The fights over land sovereignty, people being displaced, fear of water near sacred grounds or burial being polluted by pipelines: these are issues that began with the attempted genocide and removal of Native people. Many Native groups east of the Mississippi were “encouraged” to give up their territories for land out West. These areas would later become reservations.
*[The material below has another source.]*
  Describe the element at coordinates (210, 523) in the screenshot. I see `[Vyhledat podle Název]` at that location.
Today, about half of the people living in tribal homes don’t have access to clean running water. Faucets often flow with polluted and rust-filled water, and residents rely on trucks to bring enough for people to drink and wash with. Water could become an even more scarce resource in the near future. Droughts are worsening in the American Southwest (and around the world), and so it might become challenging for some people to have access to crucial natural resources like water. This will cause conflict… which leads to all sorts of atrocities. We need to understand the history of displacement and climate destruction in the U.S. and keep an eye out for patterns, so that we don’t commit the same sins in the near future.
Bonus read: Silent Spring
This book was published in 1962 and is credited with igniting the modern environmental movement. The book lays bare the many negative effects of indiscriminate pesticide use in the U.S. Author Rachel Carson carefully and meticulously described how toxins like DDT were introduced into the food chain and accumulated in the fatty tissue of animals, including human beings, causing cancer and other sickness.
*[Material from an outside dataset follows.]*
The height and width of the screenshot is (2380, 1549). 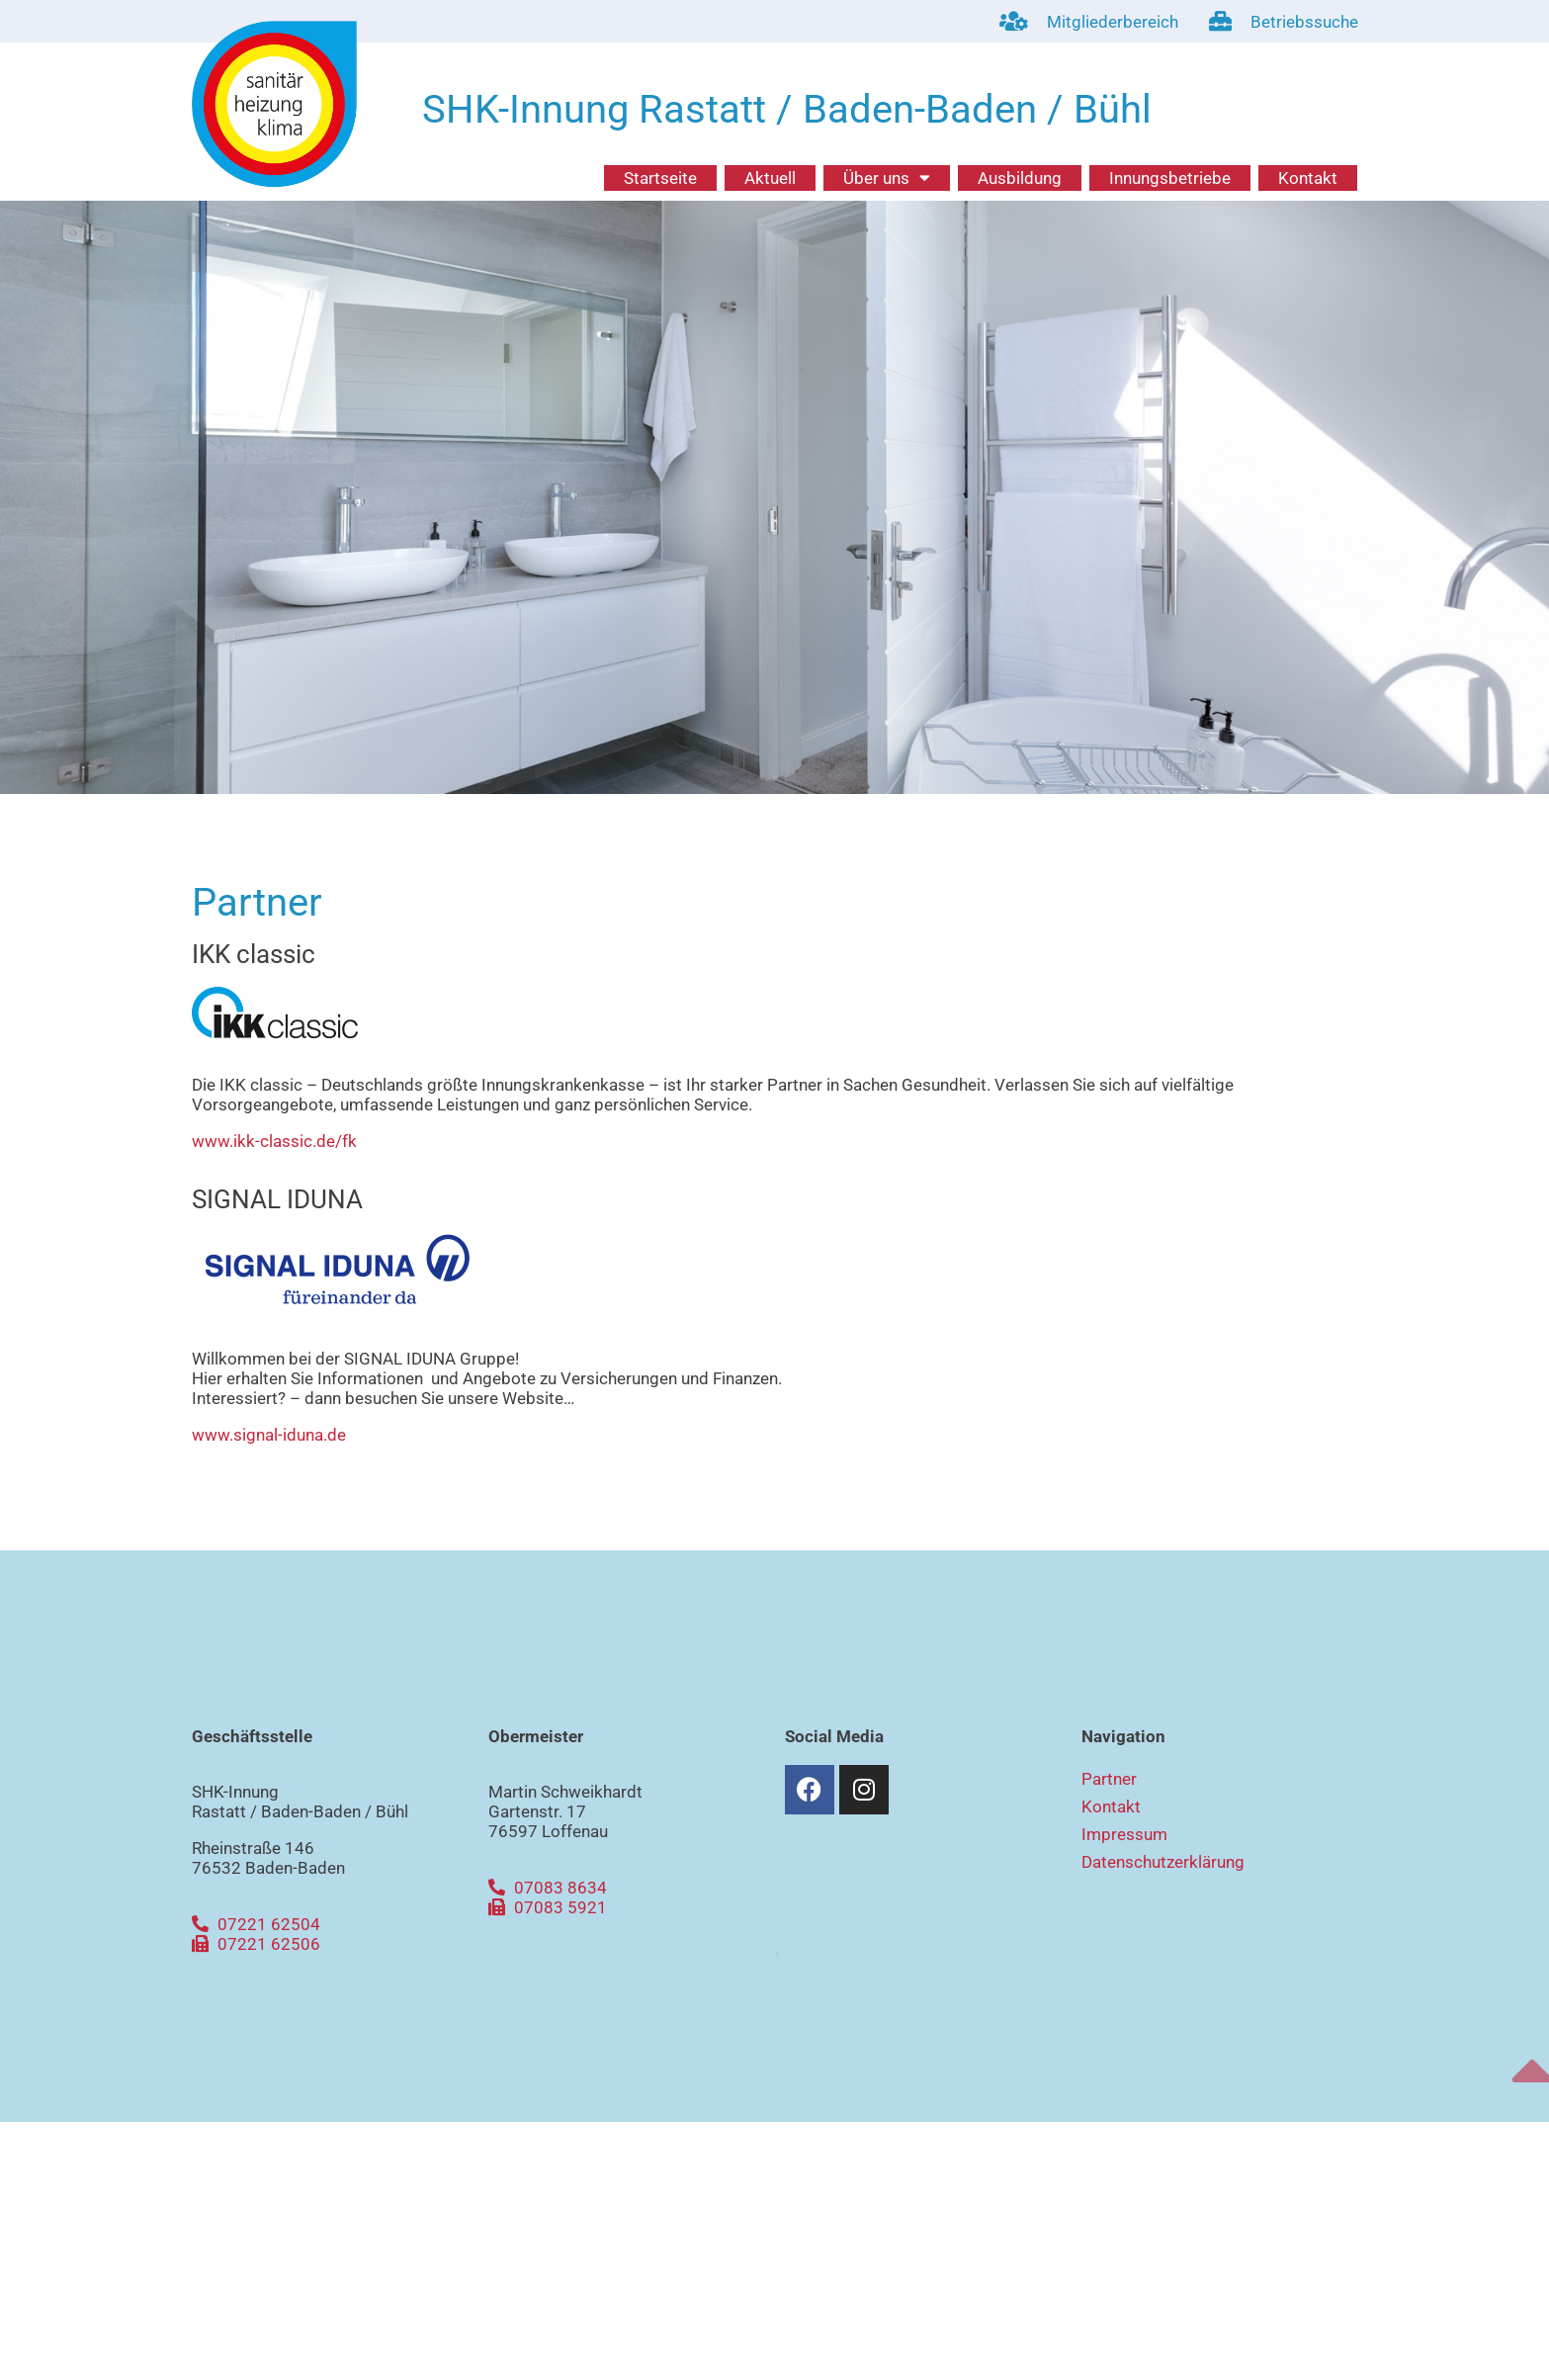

Silent Spring has not been banned, but it was heavily challenged by many chemical companies and is worth a read for anyone interested in the history of environmentalism in this country. Campaigns against Carson’s book and research leaned on the importance of using DDT to protect people from the spread of malaria. Monsanto even published a parody of the first chapter of Silent Spring. Despite these challenges, President John F. Kennedy asked that the President’s Science Advisory Committee examine the argument the book made against pesticides, and DDT was eventually banned in the U.S. in the early 1970s.